One of the prestigious Rajdhani Express trains derailed as it entered the New Delhi railway station, the very day the Prime Minister and his Japanese counterpart laid the foundation stone for India''s first bullet train project.

Corporatise the Railways

The Railways is facing a crisis as derailments and resultant deaths shoot up. PTI



Subir Roy

One of the prestigious Rajdhani Express trains derailed as it entered the New Delhi railway station, the very day the Prime Minister and his Japanese counterpart laid the foundation stone for India's first bullet train project. It has been a numbing month of derailments that have followed close on the heels of the Utkal Express accident in which 23 people died. 

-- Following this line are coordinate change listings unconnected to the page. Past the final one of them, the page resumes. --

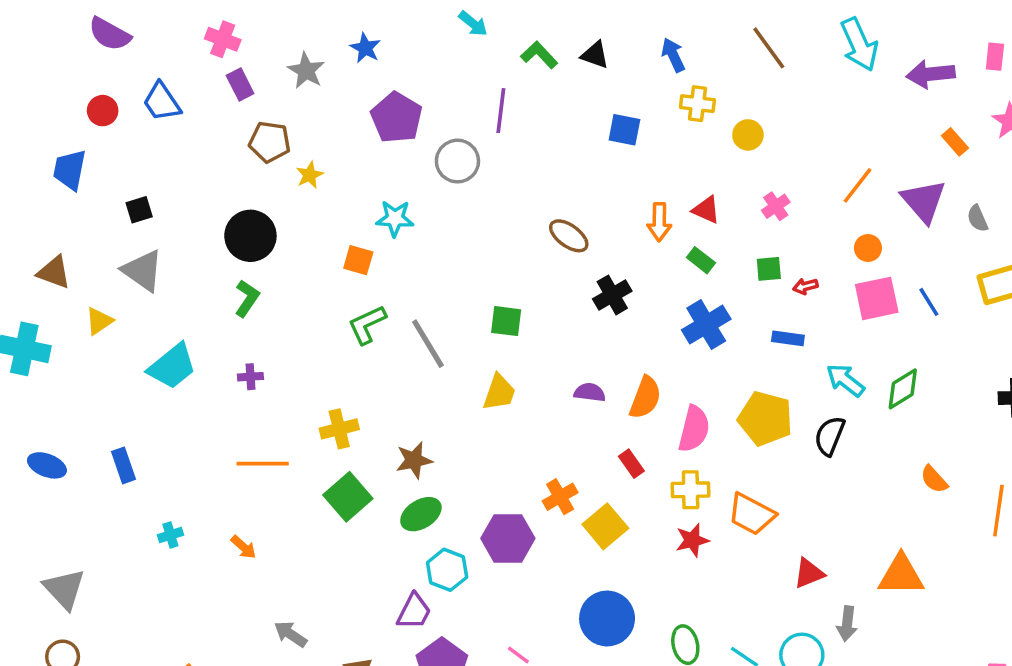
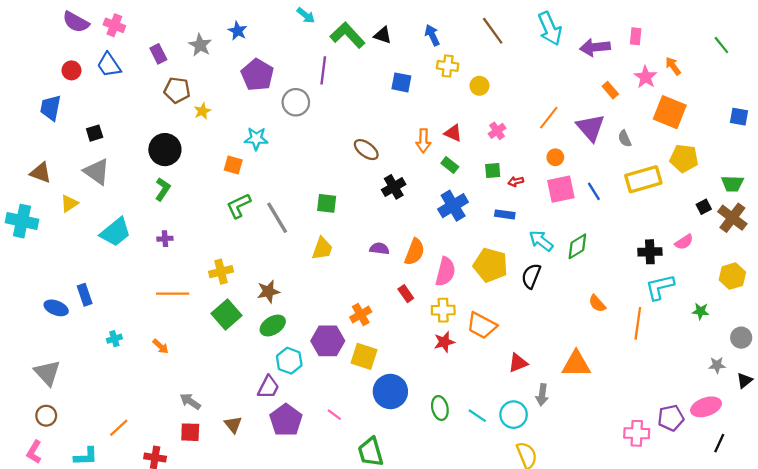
pink cross: (223, 39) -> (114, 25), moved
green L-shape: (539, 55) -> (348, 35), size x1.5
blue ellipse: (47, 465) -> (56, 308), moved
yellow square: (605, 526) -> (364, 356), moved, turned -32

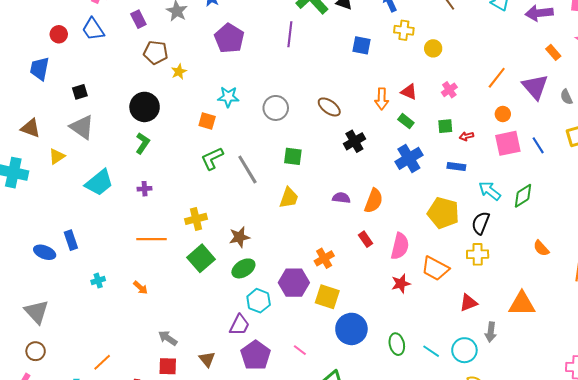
gray circle: (296, 102) -> (276, 108), moved
pink semicircle: (445, 272) -> (400, 246), moved
yellow cross: (443, 310) -> (478, 254), moved

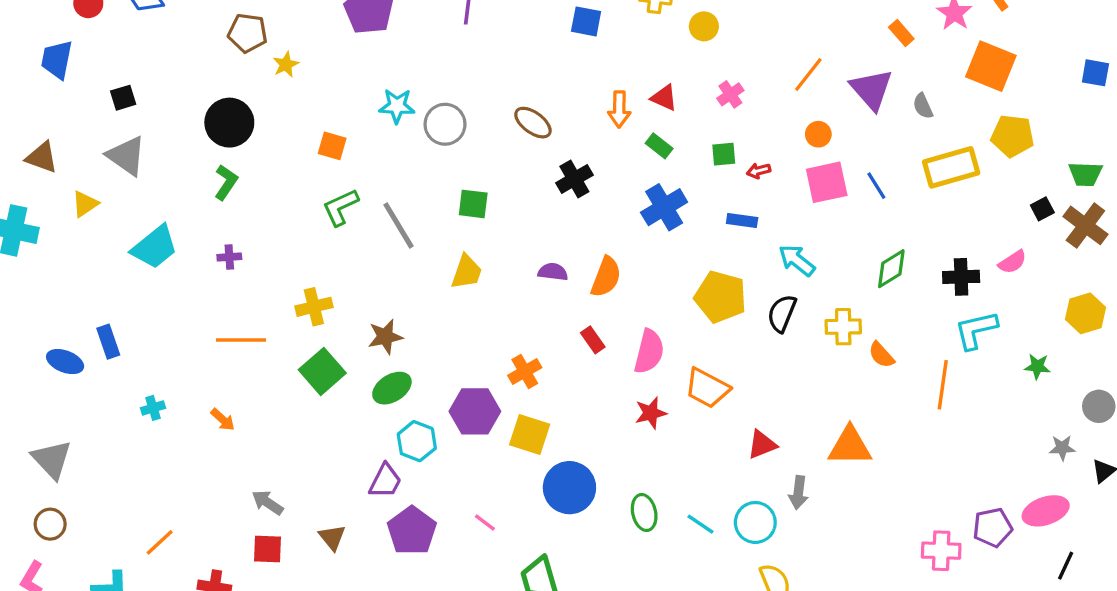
cyan star: (228, 97) -> (397, 106), moved
green diamond: (523, 196) -> (891, 269), moved
yellow cross: (478, 254) -> (843, 327), moved

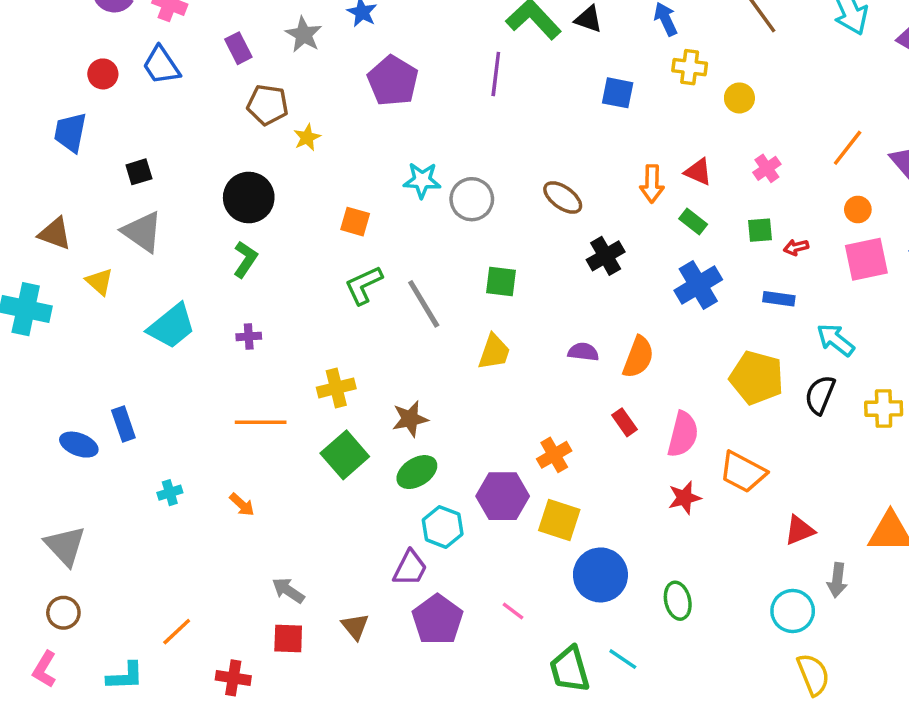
yellow triangle: (85, 204) -> (99, 282), turned -44
cyan line: (701, 524) -> (623, 659), moved

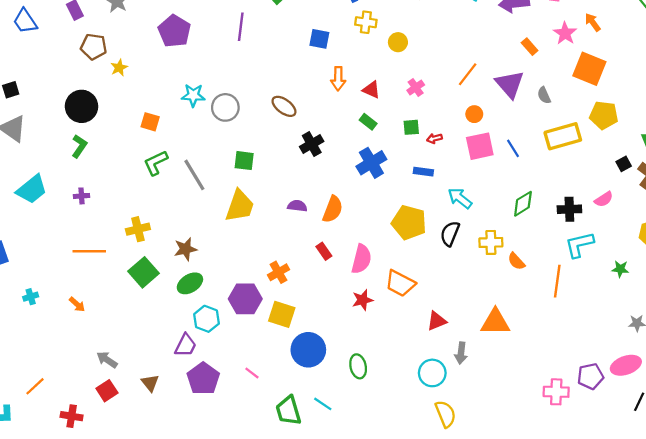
orange arrow: (652, 184) -> (338, 79), moved
yellow trapezoid: (494, 352) -> (240, 206), size x1.4
red square: (288, 638) -> (107, 391), turned -35

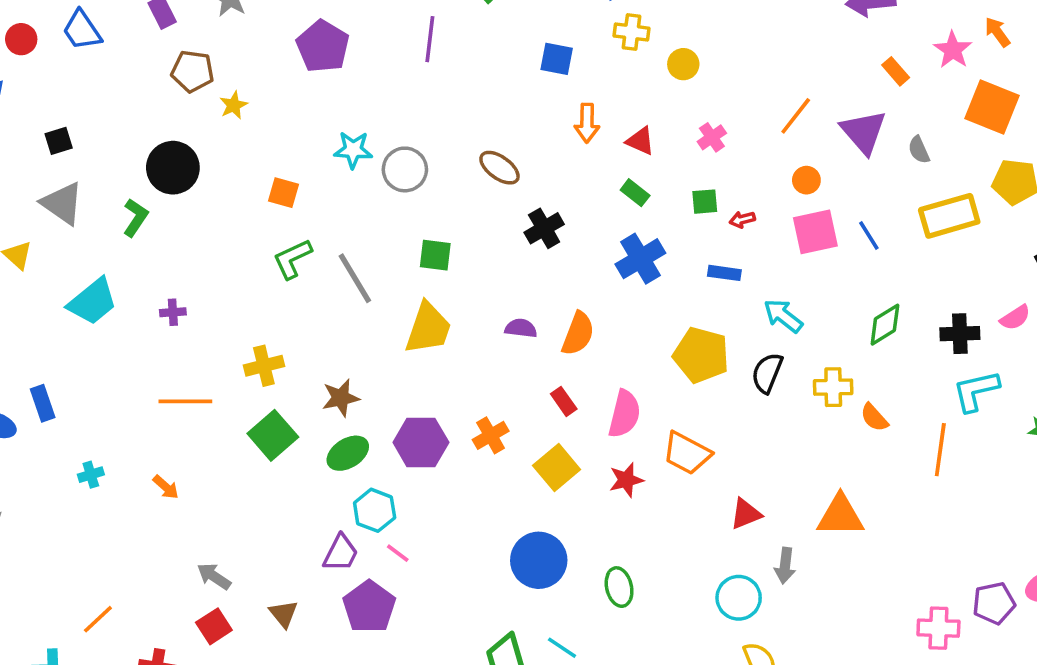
green L-shape: (79, 146) -> (135, 218), moved
purple hexagon: (245, 299) -> (421, 442), moved
yellow square: (282, 314) -> (557, 467), moved, turned 32
pink line: (252, 373) -> (398, 553), moved

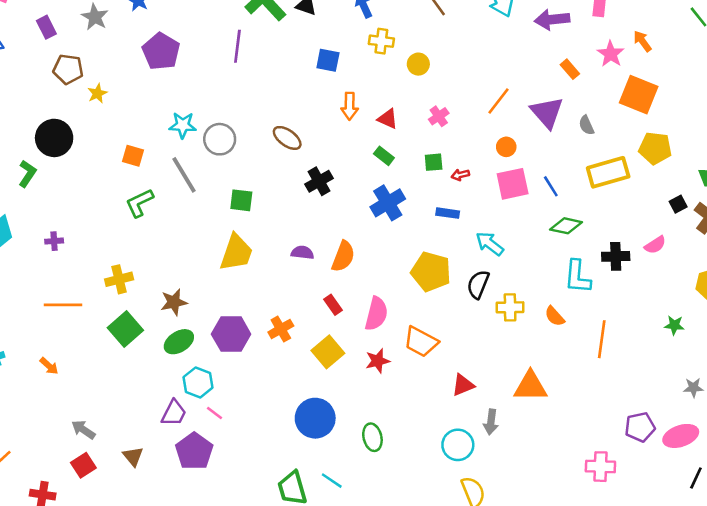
gray line: (355, 278) -> (184, 175), moved
green diamond: (885, 325) -> (566, 226), moved, turned 44
yellow cross: (833, 387) -> (510, 307), moved
cyan L-shape: (976, 391) -> (578, 277), moved, turned -72
purple pentagon: (994, 603) -> (640, 427), moved

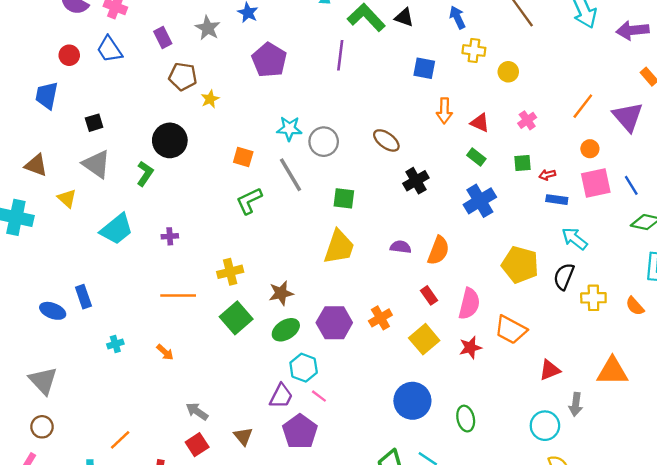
blue rectangle: (448, 213) -> (557, 200), moved

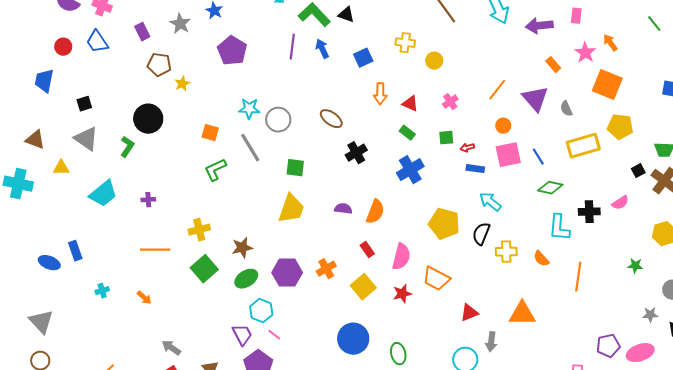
blue arrow: (457, 17) -> (322, 49), moved
blue square: (424, 68) -> (363, 58), turned -36
yellow triangle: (67, 198) -> (61, 168), turned -42
purple trapezoid: (281, 396) -> (242, 335), turned -55

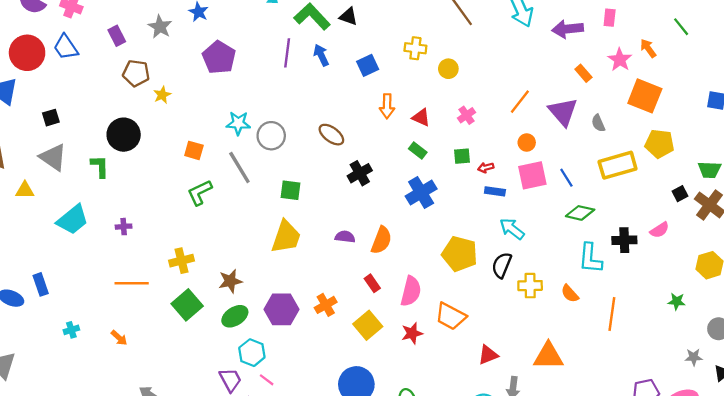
green line: (654, 24) -> (681, 27), moved
red circle: (63, 47) -> (27, 53), size x1.8
green L-shape: (127, 147) -> (100, 166), turned -35

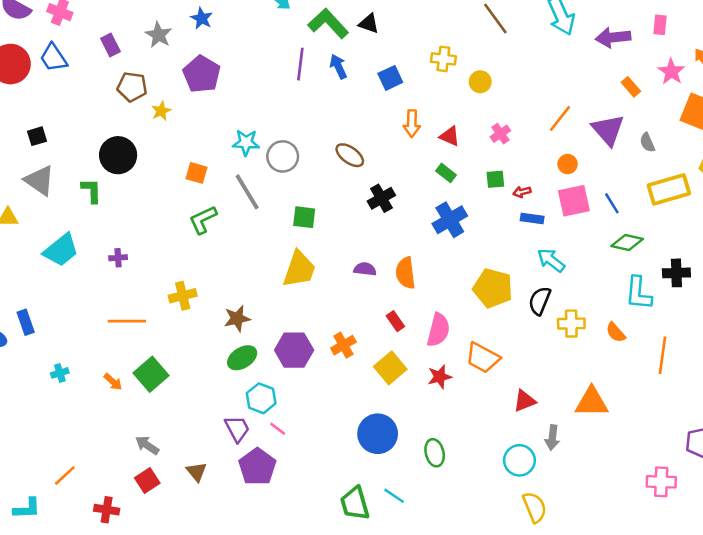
purple pentagon: (219, 57) -> (202, 74), moved
orange semicircle: (381, 240) -> (405, 273), turned 152
green square: (187, 305) -> (151, 374), moved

The Railways is in a state of crisis, with reports of frequent derailments and resultant deaths, leading to Suresh Prabhu, once rated highly as a minister, being shifted out of the Railway Ministry. His place has now been taken by another highly rated minister, Piyush Goyal.

The issues that need addressing urgently are: what has gone so grievously wrong with the Railways? What is the priority agenda that needs to be adopted to get the Railways back on track? Has Goyal got his priorities right? Has he made the right noises since taking over?

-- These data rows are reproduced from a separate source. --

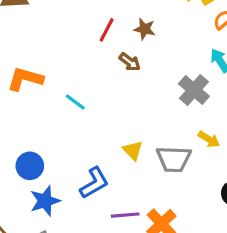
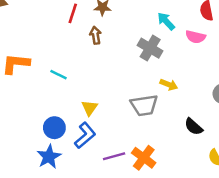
brown arrow: (130, 62) -> (96, 35), turned -126
yellow triangle: (133, 150) -> (90, 108), moved, turned 30
blue circle: (30, 166) -> (54, 128), moved

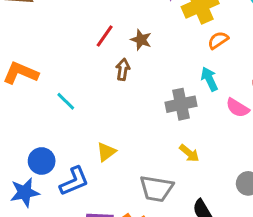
gray cross: (150, 48) -> (181, 104), turned 30
gray trapezoid: (144, 105) -> (156, 189), moved
yellow triangle: (90, 108) -> (106, 152), moved

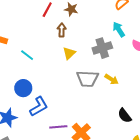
yellow triangle: (106, 152) -> (69, 53), moved
blue circle: (42, 161) -> (23, 88), moved
gray trapezoid: (156, 189) -> (88, 79), moved

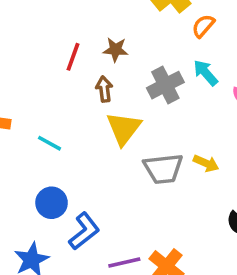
gray cross: (102, 48) -> (165, 85), moved
yellow triangle: (69, 53) -> (124, 128), size x1.5

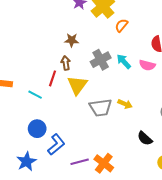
red line: (73, 57) -> (52, 78), moved
cyan arrow: (206, 73) -> (124, 61), moved

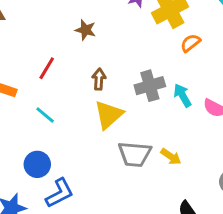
brown star: (72, 40) -> (86, 30), moved
red line: (52, 78) -> (47, 68), moved

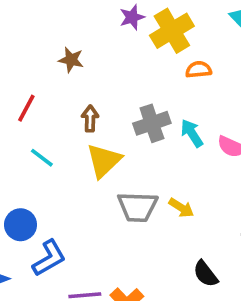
orange semicircle: (191, 43) -> (199, 70), turned 35
cyan line: (45, 115) -> (42, 158), moved

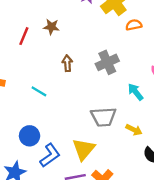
red line: (26, 108) -> (24, 36), moved
cyan arrow: (192, 133) -> (136, 92), moved
yellow triangle: (104, 161) -> (84, 149), moved
yellow arrow: (181, 208) -> (134, 130), moved

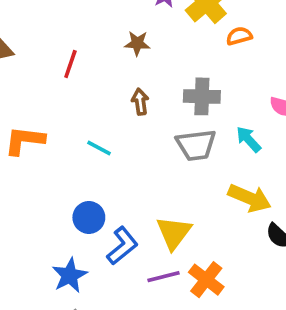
brown star: (51, 27) -> (137, 43), moved
gray cross: (107, 62) -> (202, 96), turned 30
gray trapezoid: (103, 117) -> (196, 145), moved
yellow arrow: (134, 130) -> (250, 198), size x1.6

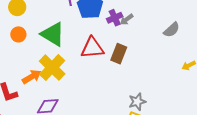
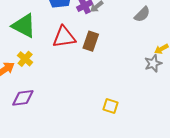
yellow cross: (52, 67) -> (25, 59), size x0.6
gray star: (137, 102) -> (153, 63), moved

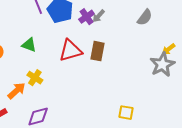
green triangle: (24, 26) -> (29, 45), size x0.6
gray star: (153, 63) -> (162, 64), size x1.4

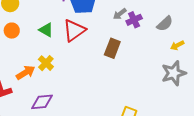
purple cross: (87, 17) -> (134, 20), moved
yellow arrow: (169, 49) -> (177, 45), moved
red triangle: (70, 51) -> (74, 30), moved, turned -30

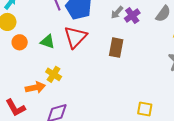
orange circle: (12, 31) -> (20, 42), moved
orange arrow: (26, 73) -> (35, 87), turned 30

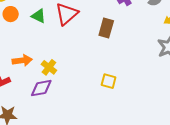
yellow cross: (54, 74) -> (49, 67), moved
yellow square: (145, 109) -> (109, 81), moved

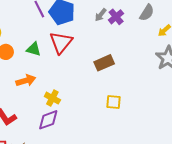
brown rectangle: (106, 28) -> (104, 63), moved, turned 60
orange arrow: (22, 60) -> (26, 80), moved

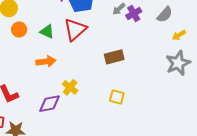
orange arrow: (26, 80) -> (46, 61), moved
yellow cross: (52, 98) -> (70, 87), moved

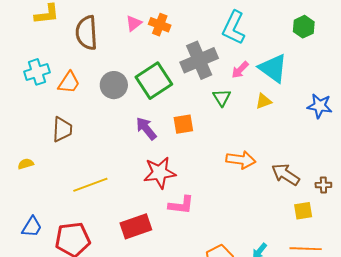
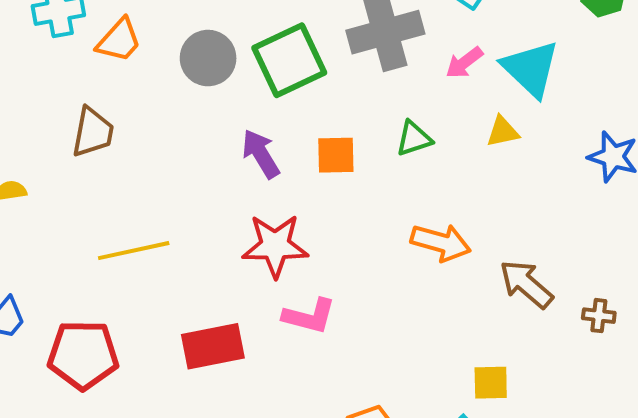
green triangle: (222, 98) -> (414, 138), moved, turned 36
yellow square: (303, 211) -> (491, 383), moved

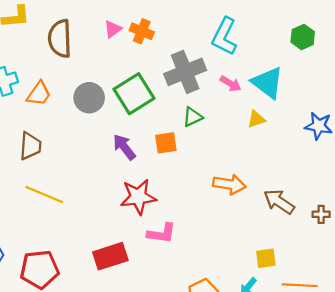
pink arrow: (464, 63) -> (231, 84), turned -105
green triangle: (414, 138) -> (193, 117), moved
yellow line: (134, 251) -> (44, 195), moved, turned 42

To take the last question first, Goyal has said the following: Unmanned level crossings (a key cause of accidents) can be eliminated in a year and not three, as planned; make track renewal a priority, diverting rails earmarked for new tracks; technology can be used to reduce manual maintenance of tracks, their condition being another key cause of accidents through outdated rails getting fractured; and catering staff should not ask for tips. 

All these are sensible points and show Goyal has the right basic approach. But if the outgoing minister Suresh Prabhu was equally aware of these imperatives, as he certainly was, then why was he so ineffective in halting the decline, not to speak of turning things around? An answer to this can help us outline Goyal's immediate agenda.  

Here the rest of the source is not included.